**REQUIRED WORK:**
Write the records out exactly, so that no picture remains in the copy.

◆ ◆ ◆ ◆ ◆ ◆ ◆

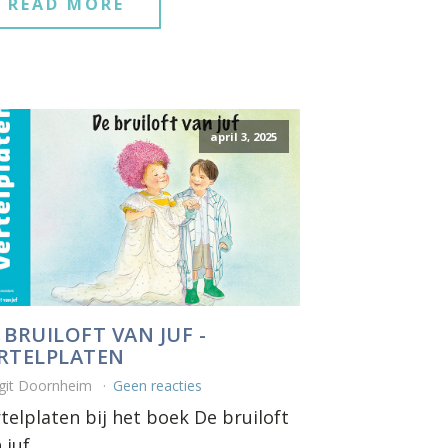
READ MORE
april 3, 2025
 BRUILOFT VAN JUF -
RTELPLATEN
git Doornheim
Geen reacties
telplaten bij het boek De bruiloft
 juf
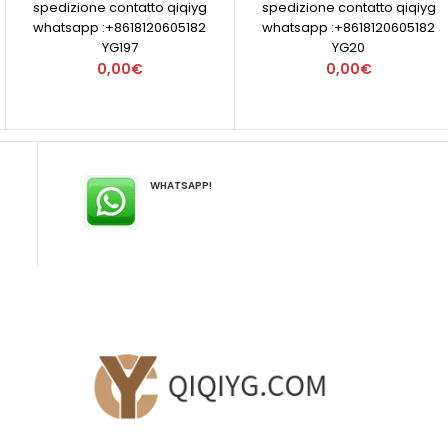
spedizione contatto qiqiyg
spedizione contatto qiqiyg
whatsapp :+8618120605182
whatsapp :+8618120605182
YG197
YG20
0,00€
0,00€
WHATSAPP!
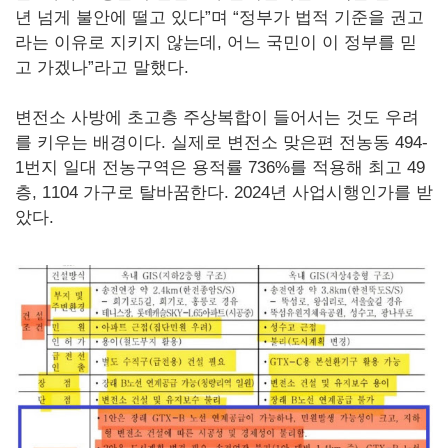
년 넘게 불안에 떨고 있다”며 “정부가 법적 기준을 권고
라는 이유로 지키지 않는데, 어느 국민이 이 정부를 믿
고 가겠나”라고 말했다.
변전소 사방에 초고층 주상복합이 들어서는 것도 우려
를 키우는 배경이다. 실제로 변전소 맞은편 전농동 494-
1번지 일대 전농구역은 용적률 736%를 적용해 최고 49
층, 1104 가구로 탈바꿈한다. 2024년 사업시행인가를 받
았다.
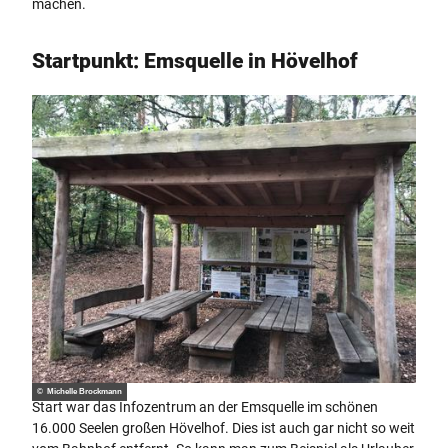
machen.
Startpunkt: Emsquelle in Hövelhof
© Michelle Brockmann
Start war das Infozentrum an der Emsquelle im schönen
16.000 Seelen großen Hövelhof. Dies ist auch gar nicht so weit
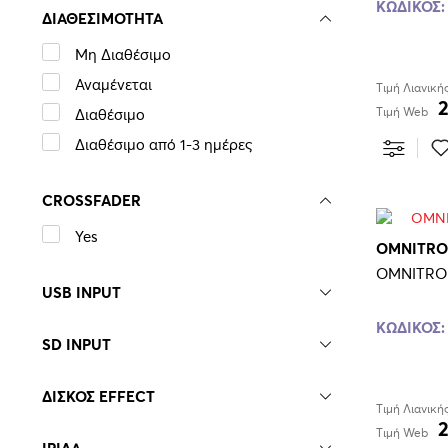
ΚΩΔΙΚΟΣ:
PAR 36 114mm
ΔΙΑΘΕΣΙΜΟΤΗΤΑ
PATCHBAYS - STAGE BOXES
Μη Διαθέσιμο
TESTERS
Αναμένεται
Τιμή Λιανική
TUNERS
Διαθέσιμο
Τιμή Web
TURNTABLES
Διαθέσιμο από 1-3 ημέρες
USB/SD PLAYERS
XENON
CROSSFADER
ΑΚΟΥΣΤΙΚΑ - DJ
Yes
OMNITRO
ΑΚΟΥΣΤΙΚΑ - HI - FI
OMNITRON
ΑΚΟΥΣΤΙΚΑ STUDIO
USB INPUT
ΒΑΛΙΤΣΕΣ ΜΕΤΑΦΟΡΑΣ -
ΚΩΔΙΚΟΣ:
FLIGHTCASES
SD INPUT
ΒΑΣΕΙΣ ΗΧΕΙΩΝ
ΒΑΣΕΙΣ ΜΙΚΡΟΦΩΝΩΝ
ΔΙΣΚΟΣ EFFECT
Τιμή Λιανική
ΕΝΙΣΧΥΤΕΣ AUDIO
2
Τιμή Web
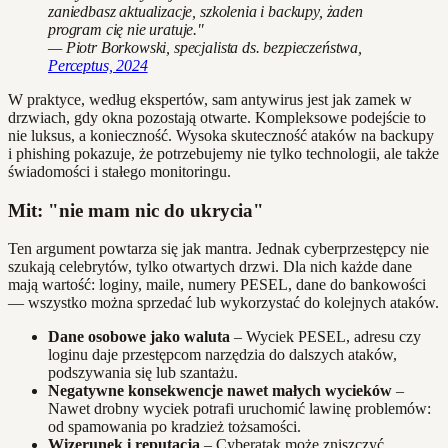
zaniedbasz aktualizacje, szkolenia i backupy, żaden
program cię nie uratuje."
— Piotr Borkowski, specjalista ds. bezpieczeństwa,
Perceptus, 2024
W praktyce, według ekspertów, sam antywirus jest jak zamek w
drzwiach, gdy okna pozostają otwarte. Kompleksowe podejście to
nie luksus, a konieczność. Wysoka skuteczność ataków na backupy
i phishing pokazuje, że potrzebujemy nie tylko technologii, ale także
świadomości i stałego monitoringu.
Mit: "nie mam nic do ukrycia"
Ten argument powtarza się jak mantra. Jednak cyberprzestępcy nie
szukają celebrytów, tylko otwartych drzwi. Dla nich każde dane
mają wartość: loginy, maile, numery PESEL, dane do bankowości
— wszystko można sprzedać lub wykorzystać do kolejnych ataków.
Dane osobowe jako waluta
– Wyciek PESEL, adresu czy
loginu daje przestępcom narzędzia do dalszych ataków,
podszywania się lub szantażu.
Negatywne konsekwencje nawet małych wycieków
–
Nawet drobny wyciek potrafi uruchomić lawinę problemów:
od spamowania po kradzież tożsamości.
Wizerunek i reputacja
– Cyberatak może zniszczyć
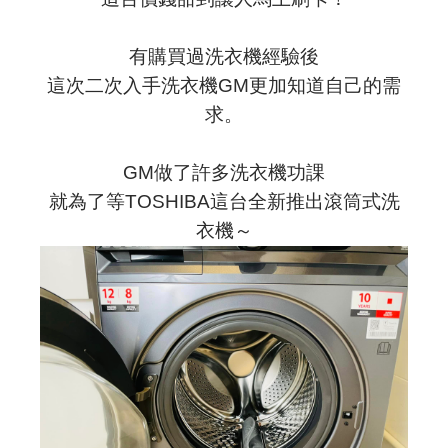
有購買過洗衣機經驗後
這次二次入手洗衣機GM更加知道自己的需
求。
GM做了許多洗衣機功課
就為了等TOSHIBA這台全新推出滾筒式洗
衣機～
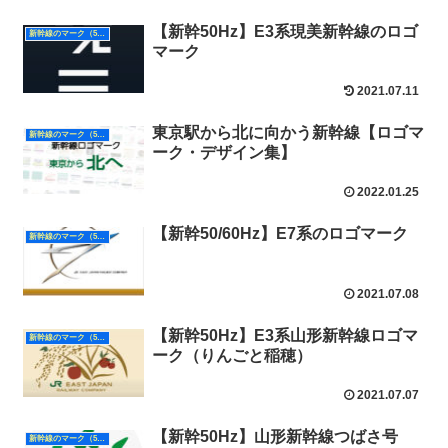
【新幹50Hz】E3系現美新幹線のロゴ
新幹線のマーク（50Hz）
マーク
2021.07.11
東京駅から北に向かう新幹線【ロゴマ
新幹線のマーク（50Hz）
ーク・デザイン集】
2022.01.25
【新幹50/60Hz】E7系のロゴマーク
新幹線のマーク（50Hz）
2021.07.08
【新幹50Hz】E3系山形新幹線ロゴマ
新幹線のマーク（50Hz）
ーク（りんごと稲穂）
2021.07.07
【新幹50Hz】山形新幹線つばさ号
新幹線のマーク（50Hz）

◆ ◆ ◆ ◆ ◆ ◆ ◆

**COMPLETED EXERCISE:**
READ MORE
april 3, 2025
 BRUILOFT VAN JUF -
RTELPLATEN
git Doornheim
Geen reacties
telplaten bij het boek De bruiloft
 juf
spedizione contatto qiqiyg
spedizione contatto qiqiyg
whatsapp :+8618120605182
whatsapp :+8618120605182
YG197
YG20
0,00€
0,00€
WHATSAPP!
년 넘게 불안에 떨고 있다”며 “정부가 법적 기준을 권고
라는 이유로 지키지 않는데, 어느 국민이 이 정부를 믿
고 가겠나”라고 말했다.
변전소 사방에 초고층 주상복합이 들어서는 것도 우려
를 키우는 배경이다. 실제로 변전소 맞은편 전농동 494-
1번지 일대 전농구역은 용적률 736%를 적용해 최고 49
층, 1104 가구로 탈바꿈한다. 2024년 사업시행인가를 받
았다.
machen.
Startpunkt: Emsquelle in Hövelhof
© Michelle Brockmann
Start war das Infozentrum an der Emsquelle im schönen
16.000 Seelen großen Hövelhof. Dies ist auch gar nicht so weit
ΚΩΔΙΚΟΣ:
PAR 36 114mm
ΔΙΑΘΕΣΙΜΟΤΗΤΑ
PATCHBAYS - STAGE BOXES
Μη Διαθέσιμο
TESTERS
Αναμένεται
Τιμή Λιανική
TUNERS
Διαθέσιμο
Τιμή Web
TURNTABLES
Διαθέσιμο από 1-3 ημέρες
USB/SD PLAYERS
XENON
CROSSFADER
ΑΚΟΥΣΤΙΚΑ - DJ
Yes
OMNITRO
ΑΚΟΥΣΤΙΚΑ - HI - FI
OMNITRON
ΑΚΟΥΣΤΙΚΑ STUDIO
USB INPUT
ΒΑΛΙΤΣΕΣ ΜΕΤΑΦΟΡΑΣ -
ΚΩΔΙΚΟΣ:
FLIGHTCASES
SD INPUT
ΒΑΣΕΙΣ ΗΧΕΙΩΝ
ΒΑΣΕΙΣ ΜΙΚΡΟΦΩΝΩΝ
ΔΙΣΚΟΣ EFFECT
Τιμή Λιανική
ΕΝΙΣΧΥΤΕΣ AUDIO
2
Τιμή Web
zaniedbasz aktualizacje, szkolenia i backupy, żaden
program cię nie uratuje."
— Piotr Borkowski, specjalista ds. bezpieczeństwa,
Perceptus, 2024
W praktyce, według ekspertów, sam antywirus jest jak zamek w
drzwiach, gdy okna pozostają otwarte. Kompleksowe podejście to
nie luksus, a konieczność. Wysoka skuteczność ataków na backupy
i phishing pokazuje, że potrzebujemy nie tylko technologii, ale także
świadomości i stałego monitoringu.
Mit: "nie mam nic do ukrycia"
Ten argument powtarza się jak mantra. Jednak cyberprzestępcy nie
szukają celebrytów, tylko otwartych drzwi. Dla nich każde dane
mają wartość: loginy, maile, numery PESEL, dane do bankowości
— wszystko można sprzedać lub wykorzystać do kolejnych ataków.
Dane osobowe jako waluta
– Wyciek PESEL, adresu czy
loginu daje przestępcom narzędzia do dalszych ataków,
podszywania się lub szantażu.
Negatywne konsekwencje nawet małych wycieków
–
Nawet drobny wyciek potrafi uruchomić lawinę problemów:
od spamowania po kradzież tożsamości.
Wizerunek i reputacja
– Cyberatak może zniszczyć
有購買過洗衣機經驗後
這次二次入手洗衣機GM更加知道自己的需
求。
GM做了許多洗衣機功課
就為了等TOSHIBA這台全新推出滾筒式洗
衣機～
【新幹50Hz】E3系現美新幹線のロゴ
新幹線のマーク（50Hz）
マーク
2021.07.11
東京駅から北に向かう新幹線【ロゴマ
新幹線のマーク（50Hz）
ーク・デザイン集】
2022.01.25
【新幹50/60Hz】E7系のロゴマーク
新幹線のマーク（50Hz）
2021.07.08
【新幹50Hz】E3系山形新幹線ロゴマ
新幹線のマーク（50Hz）
ーク（りんごと稲穂）
2021.07.07
【新幹50Hz】山形新幹線つばさ号
新幹線のマーク（50Hz）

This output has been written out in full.